Questa tendenza a spostare sempre più a destra il baricentro politico ha avuto due effetti principali. Da un lato, ha trovato la sinistra incapace di reagire: una volta che le veniva sfilato il mito dello Stato-provvidenza e il mercato diventa il nuovo totem intangibile, non sapeva più cosa proporre sul terreno socio-economico. Per sua fortuna la sinistra ha trovato un altro terreno di competizione in cui ha ripreso in mano il gioco: l’agenda libertaria dei diritti civili. Lanciata inizialmente dai Verdi, in primis dai Grünen tedeschi, negli anni Ottanta, è stata poi adottata dai partiti socialisti. Proprio su molti aspetti libertari e sul terreno dei diritti sul piano etico-morale i partiti di sinistra hanno conquistato nuovi ceti sociali metropolitani, acculturati, di classe media e medio-alta. Questo spostamento dall’asse economico a quello valoriale ha tenuto a galla i partiti socialisti, ma a un costo: la perdita di parte dell’elettorato popolare, variamente disperso, in parte verso l’estrema destra, in gran parte verso l’astensione (cfr. D. Tuorto, Underprivileged Voters and Electoral Exclusion in Contemporary Europe, Palgrave, 2022).

Lo spostamento dall’asse economico a quello valoriale ha tenuto a galla i partiti socialisti, ma a un costo: la perdita di parte dell’elettorato popolare, variamente disperso, in parte verso l’estrema destra, in gran parte verso l’astensione

Dall’altro lato, invece, i neoconservatori, radicalizzando le loro posizioni, hanno spianato la strada all’irruzione di formazioni ancora più estreme, di cui il Front national francese (ora Rassemblement national) della famiglia Le Pen rappresenta l’archetipo.

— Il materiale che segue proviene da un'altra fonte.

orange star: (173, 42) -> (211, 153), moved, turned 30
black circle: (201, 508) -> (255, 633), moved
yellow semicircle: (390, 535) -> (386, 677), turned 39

La forbice politica si è quindi allargata in tutta Europa, rincorrendo paradossalmente le caratteristiche del sistema partitico italiano d’antan. E non c’è possibilità, ad avviso di chi scrive, di un rewind. Perché l’efficienza elettorale dei partiti non dipende più dalla rincorsa di un mitico elettore mediano, vestigia di una politica che fu, bensì dall’enfatizzare le proprie posizioni distinguendole nettamente da quelle degli altri attori politici. Lo schema di Antony Downs, definito proximity, è stato soppiantato da quello introdotto da George Rabinowitz e Stuart Mcdonald (A directional theory of issue voting, “American political science review”, vol. 83 n.1/1989), detto directional. Vale a dire, l’elettore viene catturato da un partito quando questo offre posizioni chiare, nette, precise, distinte; non quando le diluisce cercando di aggregare un numero maggiore di votanti, che invece si disperdono perché non trovano ragione di identificarsi.

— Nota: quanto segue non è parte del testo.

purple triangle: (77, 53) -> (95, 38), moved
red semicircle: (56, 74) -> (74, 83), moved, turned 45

Per cui, gli inviti alla depolarizzazione e addirittura a superare la divisone destra-sinistra riproponendo ancora una volta un governo dei sapienti, sono destinati a scontrarsi con l’insofferenza e il fastidio degli elettori che non vogliono essere guidati come scolaretti da supposti esperti. Il fallimento in Italia di Scelta civica, scioltasi come neve al sole dopo il mancato successo del 2013, la recente rottura dei due iper-narcisi del Terzo Polo, l’illusione che l’agenda Draghi avesse un qualche appeal al di là degli ovattati salotti della classe dirigente, dovrebbero ormai rendere chiaro che l’elettorato vuole esprimere le proprie preferenze in termini univoci. Il successo di FdI, unico partito all’opposizione del governo Draghi, dovrebbe avere insegnato qualcosa: solo chi takes stand chiaramente, vince. Infine, l’annebbiamento delle differenze tra i partiti a favore di un indistinto embrassons-nous contribuisce a fomentare atteggiamenti di rifiuto della politica – “sono tutti uguali” – che alimentano partiti estremi e populisti oppure apatia e astensionismo.